One can run for it, of course. Ryan Habermeyer’s short story, “In Search of Fortune Not Yet Lost,” borrows from fairy tale and fable to tell of a family who disastrously moves to a dead-end dirt road in the middle of a cold nowhere. The first sentence lets us know what we’re in for: “They had heard the rumors not to live beyond the prairie.” In Rose Whitmore’s story, “Avenue of the Giants,” a father, his children, and a stripper on the lam take refuge in a redwood forest. Nature may restore them, but it isn’t going to be easy. Perhaps the origin of all this edginess is to be found in a traditional story like Kawai Strong Washburn’s “Tantalus,” in which today’s vehicle-mad young men can’t help but kill themselves in testosterone-fueled searches for identity; or in the wickedly funny social commentary of Jennifer Murvin’s “What It Was Like to Love Her.” Here a tight group of backbiting women friends lose one of their own to cancer. Their willed shallowness is poignant, universial, and fear-based. For in the end, “it will be as if we never existed, and we will not be missed.”
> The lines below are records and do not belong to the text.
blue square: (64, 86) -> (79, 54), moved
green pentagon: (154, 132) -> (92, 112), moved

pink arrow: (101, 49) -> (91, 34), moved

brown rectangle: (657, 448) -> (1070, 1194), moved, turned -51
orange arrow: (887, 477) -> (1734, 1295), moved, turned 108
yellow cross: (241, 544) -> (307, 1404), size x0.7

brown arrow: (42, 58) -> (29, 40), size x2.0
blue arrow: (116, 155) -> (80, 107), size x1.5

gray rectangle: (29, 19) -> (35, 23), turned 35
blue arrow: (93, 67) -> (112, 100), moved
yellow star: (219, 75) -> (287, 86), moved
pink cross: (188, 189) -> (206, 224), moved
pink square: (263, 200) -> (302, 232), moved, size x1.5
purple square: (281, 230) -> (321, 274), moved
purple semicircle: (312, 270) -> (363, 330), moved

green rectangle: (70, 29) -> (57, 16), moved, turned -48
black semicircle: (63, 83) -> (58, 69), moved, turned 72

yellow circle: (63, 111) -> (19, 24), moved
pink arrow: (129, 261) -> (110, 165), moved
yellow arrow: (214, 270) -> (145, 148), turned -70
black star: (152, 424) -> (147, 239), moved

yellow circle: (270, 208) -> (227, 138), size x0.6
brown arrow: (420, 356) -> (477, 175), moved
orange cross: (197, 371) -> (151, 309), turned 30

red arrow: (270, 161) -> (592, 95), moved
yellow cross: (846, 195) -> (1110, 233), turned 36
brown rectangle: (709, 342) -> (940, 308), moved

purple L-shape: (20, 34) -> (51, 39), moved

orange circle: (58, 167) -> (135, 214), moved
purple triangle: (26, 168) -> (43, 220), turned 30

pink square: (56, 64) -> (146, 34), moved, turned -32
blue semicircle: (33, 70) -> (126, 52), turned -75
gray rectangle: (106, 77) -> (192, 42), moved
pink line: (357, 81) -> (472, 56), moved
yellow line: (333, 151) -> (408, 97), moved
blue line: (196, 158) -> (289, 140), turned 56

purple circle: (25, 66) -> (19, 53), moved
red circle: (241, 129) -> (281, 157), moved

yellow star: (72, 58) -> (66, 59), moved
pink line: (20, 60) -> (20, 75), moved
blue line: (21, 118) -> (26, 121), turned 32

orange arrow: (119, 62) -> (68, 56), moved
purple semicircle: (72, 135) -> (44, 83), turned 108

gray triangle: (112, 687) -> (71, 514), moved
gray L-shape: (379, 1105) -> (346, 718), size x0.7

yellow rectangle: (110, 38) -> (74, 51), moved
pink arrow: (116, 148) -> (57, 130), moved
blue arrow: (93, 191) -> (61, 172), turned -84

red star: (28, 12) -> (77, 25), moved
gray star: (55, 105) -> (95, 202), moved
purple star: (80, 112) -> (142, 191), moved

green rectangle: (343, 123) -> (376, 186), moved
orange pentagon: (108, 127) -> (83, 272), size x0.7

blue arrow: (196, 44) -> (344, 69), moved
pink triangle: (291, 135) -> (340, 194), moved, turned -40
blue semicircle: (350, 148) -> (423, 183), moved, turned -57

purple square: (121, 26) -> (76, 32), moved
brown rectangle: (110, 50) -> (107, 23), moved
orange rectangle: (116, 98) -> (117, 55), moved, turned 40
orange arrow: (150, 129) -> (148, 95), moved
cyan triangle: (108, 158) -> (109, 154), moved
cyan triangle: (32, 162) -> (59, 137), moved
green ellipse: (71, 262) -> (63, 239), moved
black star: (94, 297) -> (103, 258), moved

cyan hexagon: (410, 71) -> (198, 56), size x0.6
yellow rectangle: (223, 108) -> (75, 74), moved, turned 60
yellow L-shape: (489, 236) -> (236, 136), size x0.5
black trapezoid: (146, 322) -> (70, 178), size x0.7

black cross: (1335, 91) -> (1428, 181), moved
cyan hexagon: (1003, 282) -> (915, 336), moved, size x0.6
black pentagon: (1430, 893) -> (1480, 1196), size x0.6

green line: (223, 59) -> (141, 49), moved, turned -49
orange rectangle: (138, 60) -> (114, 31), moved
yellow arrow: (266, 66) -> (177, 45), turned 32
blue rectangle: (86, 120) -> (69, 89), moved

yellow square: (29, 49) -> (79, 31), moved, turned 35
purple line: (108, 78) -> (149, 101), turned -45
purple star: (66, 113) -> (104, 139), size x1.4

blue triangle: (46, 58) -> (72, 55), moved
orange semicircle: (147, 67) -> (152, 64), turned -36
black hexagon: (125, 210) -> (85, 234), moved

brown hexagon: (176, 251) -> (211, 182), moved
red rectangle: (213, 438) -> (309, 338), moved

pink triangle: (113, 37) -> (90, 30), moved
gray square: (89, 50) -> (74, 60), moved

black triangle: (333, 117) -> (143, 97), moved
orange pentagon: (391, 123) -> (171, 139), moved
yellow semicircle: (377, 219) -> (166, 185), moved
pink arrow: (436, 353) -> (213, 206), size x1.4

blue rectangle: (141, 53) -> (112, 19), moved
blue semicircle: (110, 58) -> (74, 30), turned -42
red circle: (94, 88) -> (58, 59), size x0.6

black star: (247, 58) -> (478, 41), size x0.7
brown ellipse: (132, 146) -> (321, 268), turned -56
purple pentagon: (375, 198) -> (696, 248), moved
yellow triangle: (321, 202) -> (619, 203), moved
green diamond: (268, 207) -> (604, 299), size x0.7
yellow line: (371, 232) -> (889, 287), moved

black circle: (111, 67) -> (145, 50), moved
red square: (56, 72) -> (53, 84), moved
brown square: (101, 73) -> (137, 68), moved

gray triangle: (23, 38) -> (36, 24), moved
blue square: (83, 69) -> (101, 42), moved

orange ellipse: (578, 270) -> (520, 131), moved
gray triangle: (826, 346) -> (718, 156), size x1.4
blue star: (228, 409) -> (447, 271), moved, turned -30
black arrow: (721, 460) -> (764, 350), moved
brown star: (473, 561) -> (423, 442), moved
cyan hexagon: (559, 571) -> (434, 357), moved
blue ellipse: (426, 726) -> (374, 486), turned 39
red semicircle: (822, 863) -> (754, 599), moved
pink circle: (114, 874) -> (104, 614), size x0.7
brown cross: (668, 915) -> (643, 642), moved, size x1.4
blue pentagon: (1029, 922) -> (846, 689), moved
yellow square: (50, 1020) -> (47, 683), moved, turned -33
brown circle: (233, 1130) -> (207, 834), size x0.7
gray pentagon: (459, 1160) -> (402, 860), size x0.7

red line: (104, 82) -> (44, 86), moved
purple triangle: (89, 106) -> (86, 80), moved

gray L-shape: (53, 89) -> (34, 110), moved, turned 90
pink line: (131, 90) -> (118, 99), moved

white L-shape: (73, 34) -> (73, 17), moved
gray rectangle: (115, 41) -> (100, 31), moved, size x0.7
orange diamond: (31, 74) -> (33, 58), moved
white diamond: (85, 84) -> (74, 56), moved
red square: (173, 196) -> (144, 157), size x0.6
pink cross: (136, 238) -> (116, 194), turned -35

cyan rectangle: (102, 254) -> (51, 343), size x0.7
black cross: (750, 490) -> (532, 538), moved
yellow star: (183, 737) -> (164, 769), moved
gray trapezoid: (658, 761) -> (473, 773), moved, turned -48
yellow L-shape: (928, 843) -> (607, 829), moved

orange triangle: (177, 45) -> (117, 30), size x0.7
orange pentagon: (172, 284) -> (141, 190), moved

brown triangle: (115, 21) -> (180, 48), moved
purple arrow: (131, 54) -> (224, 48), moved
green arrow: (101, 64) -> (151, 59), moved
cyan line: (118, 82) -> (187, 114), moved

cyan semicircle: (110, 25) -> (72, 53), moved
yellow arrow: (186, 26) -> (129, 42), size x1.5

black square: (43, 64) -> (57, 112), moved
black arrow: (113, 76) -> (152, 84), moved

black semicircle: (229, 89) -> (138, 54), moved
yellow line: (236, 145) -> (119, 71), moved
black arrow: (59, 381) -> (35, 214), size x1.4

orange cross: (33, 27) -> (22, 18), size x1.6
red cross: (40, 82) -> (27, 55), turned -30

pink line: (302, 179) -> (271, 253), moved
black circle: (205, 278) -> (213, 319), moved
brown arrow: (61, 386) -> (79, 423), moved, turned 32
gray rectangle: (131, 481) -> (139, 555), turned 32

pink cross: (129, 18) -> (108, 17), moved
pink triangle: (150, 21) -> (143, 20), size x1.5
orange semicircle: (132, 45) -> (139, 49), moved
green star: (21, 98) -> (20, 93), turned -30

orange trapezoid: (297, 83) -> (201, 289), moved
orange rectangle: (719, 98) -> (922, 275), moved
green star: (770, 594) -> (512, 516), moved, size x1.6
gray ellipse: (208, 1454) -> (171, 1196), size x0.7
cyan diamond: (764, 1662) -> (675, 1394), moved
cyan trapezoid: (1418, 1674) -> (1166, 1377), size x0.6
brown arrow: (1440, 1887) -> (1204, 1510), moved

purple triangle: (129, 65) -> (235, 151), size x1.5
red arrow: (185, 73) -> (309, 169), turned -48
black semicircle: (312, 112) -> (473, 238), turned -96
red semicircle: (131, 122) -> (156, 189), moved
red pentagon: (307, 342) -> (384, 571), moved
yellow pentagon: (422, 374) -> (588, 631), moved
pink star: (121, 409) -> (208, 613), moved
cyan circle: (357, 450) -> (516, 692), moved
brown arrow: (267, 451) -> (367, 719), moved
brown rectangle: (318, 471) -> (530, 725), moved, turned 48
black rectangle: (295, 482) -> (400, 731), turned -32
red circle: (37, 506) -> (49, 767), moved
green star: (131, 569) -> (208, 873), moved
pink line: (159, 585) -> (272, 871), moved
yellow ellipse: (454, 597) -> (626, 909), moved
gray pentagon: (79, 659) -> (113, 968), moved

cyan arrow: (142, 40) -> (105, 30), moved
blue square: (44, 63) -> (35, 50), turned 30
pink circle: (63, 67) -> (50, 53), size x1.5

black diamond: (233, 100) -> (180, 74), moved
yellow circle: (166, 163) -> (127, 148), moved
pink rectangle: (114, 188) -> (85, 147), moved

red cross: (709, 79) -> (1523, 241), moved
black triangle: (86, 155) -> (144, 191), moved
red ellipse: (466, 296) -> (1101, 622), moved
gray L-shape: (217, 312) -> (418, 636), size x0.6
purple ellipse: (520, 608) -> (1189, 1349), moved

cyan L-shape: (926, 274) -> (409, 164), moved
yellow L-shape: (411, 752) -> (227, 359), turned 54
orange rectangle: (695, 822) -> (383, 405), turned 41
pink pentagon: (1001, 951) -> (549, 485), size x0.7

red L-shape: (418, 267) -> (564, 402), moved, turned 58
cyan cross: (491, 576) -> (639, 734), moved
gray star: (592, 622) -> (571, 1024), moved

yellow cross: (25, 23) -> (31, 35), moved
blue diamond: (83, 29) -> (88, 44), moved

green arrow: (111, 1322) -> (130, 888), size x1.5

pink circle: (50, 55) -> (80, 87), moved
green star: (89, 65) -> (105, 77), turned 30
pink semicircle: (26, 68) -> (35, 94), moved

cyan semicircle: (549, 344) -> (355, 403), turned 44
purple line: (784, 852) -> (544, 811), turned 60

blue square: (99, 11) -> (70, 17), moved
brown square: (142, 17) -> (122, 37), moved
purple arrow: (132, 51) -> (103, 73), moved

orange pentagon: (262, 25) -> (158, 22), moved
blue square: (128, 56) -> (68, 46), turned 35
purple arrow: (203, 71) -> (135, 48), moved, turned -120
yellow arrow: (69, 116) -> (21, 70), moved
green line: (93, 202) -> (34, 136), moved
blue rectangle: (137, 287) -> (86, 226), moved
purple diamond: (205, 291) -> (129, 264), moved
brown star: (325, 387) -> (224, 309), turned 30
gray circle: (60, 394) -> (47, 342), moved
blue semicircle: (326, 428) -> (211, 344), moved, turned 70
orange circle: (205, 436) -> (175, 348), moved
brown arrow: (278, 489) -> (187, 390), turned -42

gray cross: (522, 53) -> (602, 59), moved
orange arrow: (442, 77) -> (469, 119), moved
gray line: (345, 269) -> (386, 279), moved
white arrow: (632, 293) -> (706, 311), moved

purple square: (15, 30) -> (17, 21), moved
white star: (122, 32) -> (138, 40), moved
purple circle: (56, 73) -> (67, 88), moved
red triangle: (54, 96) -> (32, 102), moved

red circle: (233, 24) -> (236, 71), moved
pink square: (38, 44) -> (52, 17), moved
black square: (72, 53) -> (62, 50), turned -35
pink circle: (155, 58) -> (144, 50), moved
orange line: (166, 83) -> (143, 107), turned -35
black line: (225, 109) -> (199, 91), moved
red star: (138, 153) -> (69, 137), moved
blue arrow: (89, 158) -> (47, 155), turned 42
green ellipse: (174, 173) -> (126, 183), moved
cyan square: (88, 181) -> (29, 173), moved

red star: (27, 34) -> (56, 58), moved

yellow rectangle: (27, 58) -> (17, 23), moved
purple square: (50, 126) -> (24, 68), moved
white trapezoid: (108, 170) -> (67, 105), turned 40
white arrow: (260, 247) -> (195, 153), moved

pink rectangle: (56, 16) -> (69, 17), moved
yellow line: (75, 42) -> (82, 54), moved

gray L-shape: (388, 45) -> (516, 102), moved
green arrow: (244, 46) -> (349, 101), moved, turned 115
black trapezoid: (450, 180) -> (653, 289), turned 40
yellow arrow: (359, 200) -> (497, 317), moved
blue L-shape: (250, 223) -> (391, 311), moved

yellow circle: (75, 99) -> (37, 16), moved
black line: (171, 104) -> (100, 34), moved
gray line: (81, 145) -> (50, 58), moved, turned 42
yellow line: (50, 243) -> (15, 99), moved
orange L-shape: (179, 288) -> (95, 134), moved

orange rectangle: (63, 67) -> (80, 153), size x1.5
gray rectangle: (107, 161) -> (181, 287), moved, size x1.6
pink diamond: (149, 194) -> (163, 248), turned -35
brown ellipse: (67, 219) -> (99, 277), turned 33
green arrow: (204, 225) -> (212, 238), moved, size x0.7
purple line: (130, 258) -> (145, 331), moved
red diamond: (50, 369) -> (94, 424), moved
The chapbook, “Breaking Open Nuts with Teeth of Rain,” contains eight poems by Cuban writer and activist Ernesto Díaz-Rodríguez from his book A Contra Viento (Trafford, 2011), plus translations and an introduction by Ricardo Pau-Llosa. This important work is informed by the twenty-two years Díaz-Rodríguez spent in Cuban prisons, seven in solitary confinement, before his release in 1991. Work arising from such suffering makes everything we comfortably say about the uses of art much more concrete. The surrealism of these poems is not mere word play, or mind play, but an affirmation of poetry as the expression of the inexpressible, in words that cannot be paraphrased. It is also a way to avoid being understood by those who would kill both message and messenger. The most moving poem, “Así Lo Quise Yo” (“I Wanted It That Way”) describes the speaker’s impossibly tiny son:

I wanted it that way
so he could climb up the rainbow
on a silk thread
and run through the ant tunnels
to the very center of the Earth.

. . . . . . . . . . . . . . . . . . .

so no one could ensnare
his path with iron bars.

Perhaps the most wildly original and funny piece is Matthew Gavin Frank’s nonfiction tour-de-force, “A Blow to the Head for St. Louis Barbecue,” in which images circle back to connect with each other in the most surprising juxtapositions, adding up to a quirky view of an American obsession. “Here’s what we know: The pigs’ ribs don’t remind us of the xylophone. Here, there’s no music when, with the sledgehammer, we strike them.” Later, Uncle slaughters a pig and “excises from the pig all the parts that don’t remind us of xylophones.” Through all kinds of refractions, we and the pig are one.

“What We’re Reading” shoehorns in twenty-two signed reviews, mostly of books published by small and university presses. It provides a useful introduction to new writers and writers who should be better known. The type is smaller in this section, so not as comfortable for reading, but allows for many writers and reviewers to be showcased.